On the inconvenience with the multiple agencies asking for tax information, it is true that it is not very healthy for business. This can however be reported to the relevant ministries to streamline the process, although in the last many years there has been a lot of tax fraud that is being investigated.
Registration requirements for homemade popcorn
I make homemade popcorn that I pack and sell to supermarkets. Do I need any approvals as I am a small-scale house wife type operator? Just like the Mama Ntilie’s I do not have any TRA registration at the moment and don’t intend to get one. What do you suggest?
We are aware that there are many such informal businesses in Tanzania, some of them now quite large and doing reasonably well. Tax registration under our Tax Administration Act is mandatory for such a business as is getting a business licence. As soon as you are selling goods to customers, that becomes a taxable event, no matter how small you claim your business to be. Much as it is something that very few people in your category comply with, we recommend that you do so.

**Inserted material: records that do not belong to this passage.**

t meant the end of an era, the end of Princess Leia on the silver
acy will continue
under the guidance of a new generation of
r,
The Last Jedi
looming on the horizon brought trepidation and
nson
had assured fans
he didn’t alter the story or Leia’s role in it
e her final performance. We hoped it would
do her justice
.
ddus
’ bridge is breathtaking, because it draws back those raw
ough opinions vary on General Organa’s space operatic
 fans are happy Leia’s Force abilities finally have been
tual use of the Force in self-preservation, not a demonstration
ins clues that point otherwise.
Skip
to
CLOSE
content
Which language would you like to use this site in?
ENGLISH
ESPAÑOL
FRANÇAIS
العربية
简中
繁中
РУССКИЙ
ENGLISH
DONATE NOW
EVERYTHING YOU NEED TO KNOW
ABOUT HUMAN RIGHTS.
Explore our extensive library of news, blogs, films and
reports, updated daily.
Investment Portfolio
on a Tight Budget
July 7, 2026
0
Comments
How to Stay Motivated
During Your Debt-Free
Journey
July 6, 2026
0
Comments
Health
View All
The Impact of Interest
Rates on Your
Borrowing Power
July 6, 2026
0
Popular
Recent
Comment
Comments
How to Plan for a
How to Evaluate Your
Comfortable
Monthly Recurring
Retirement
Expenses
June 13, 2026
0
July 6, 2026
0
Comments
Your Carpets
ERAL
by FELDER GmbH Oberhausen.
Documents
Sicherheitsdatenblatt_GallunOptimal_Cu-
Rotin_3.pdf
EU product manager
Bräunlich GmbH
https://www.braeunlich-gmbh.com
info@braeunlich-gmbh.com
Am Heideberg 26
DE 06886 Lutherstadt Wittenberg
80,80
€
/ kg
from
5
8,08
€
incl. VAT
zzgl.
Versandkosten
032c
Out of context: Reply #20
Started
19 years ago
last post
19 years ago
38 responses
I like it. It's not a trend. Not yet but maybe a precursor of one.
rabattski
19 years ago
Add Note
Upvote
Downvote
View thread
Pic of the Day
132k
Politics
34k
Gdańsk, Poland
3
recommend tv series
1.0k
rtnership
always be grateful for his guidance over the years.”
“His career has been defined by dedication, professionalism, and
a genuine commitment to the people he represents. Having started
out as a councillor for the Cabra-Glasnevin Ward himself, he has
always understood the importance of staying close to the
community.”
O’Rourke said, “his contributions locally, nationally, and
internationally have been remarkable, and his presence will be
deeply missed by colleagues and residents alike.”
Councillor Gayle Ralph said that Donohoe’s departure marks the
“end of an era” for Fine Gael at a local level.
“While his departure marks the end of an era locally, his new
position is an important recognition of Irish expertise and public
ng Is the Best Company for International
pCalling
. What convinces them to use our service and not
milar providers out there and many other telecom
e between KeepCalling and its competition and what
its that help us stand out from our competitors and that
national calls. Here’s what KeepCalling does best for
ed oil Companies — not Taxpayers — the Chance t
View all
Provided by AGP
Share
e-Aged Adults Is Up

Another required approval is from the Tanzania Food and Drugs Authority (TFDA) which is established under section 4 of the Tanzania Food, Drugs and Cosmetics Act of 2003. TFDA operates as an agency in regulating and controlling of food, drugs and cosmetics in Tanzania. Section 28 of the Act stipulates that no person shall manufacture, import, distribute, sell or expose for sale pre-packaged food unless that food or food product has been registered by the Authority.
Apart from that, the Tanzania Food, Drugs and Cosmetics (Registration of Foods) Regulations number 207 of 2011 restricts the sale of unregistered food products. It also provides for the procedure for application of registration of prepackaged food and it makes it mandatory for the application to be accompanied with the sample of food. After being satisfied that the food product complies with the requirements, the Authority will grant a certificate of registration.
Since you haven’t told us how large your business is, then depending on the number of employees you have, there might be a need to comply with the Occupational Safety and Health Act, better known as OSHA. This law deals with safety and health management actions, taking all measures possible to protect employees from illness or injury, and educating employees on workplace health and safety measures amongst others.
Husband dictates naming of children
I am a married woman living in Dar. My husband and I are educated and work in the public sector. Is there a law that governs naming of children as I would like to name this child of ours, my husband having named all the others?
The Law of Child Act, Act No. 21 of 2009 under Section 6 provides that a child shall have a right to a name, nationality and to know his biological parents and extended family.
Unfortunately, there is no law that dictates whether the father or mother should name the child. There is also no case law for us to guide you on. We suggest you get some elders to sit with you and resolve this. You might be able to resolve this dispute in Court, but the Court system is back logged and by the time your dispute is resolved, you might already have delivered.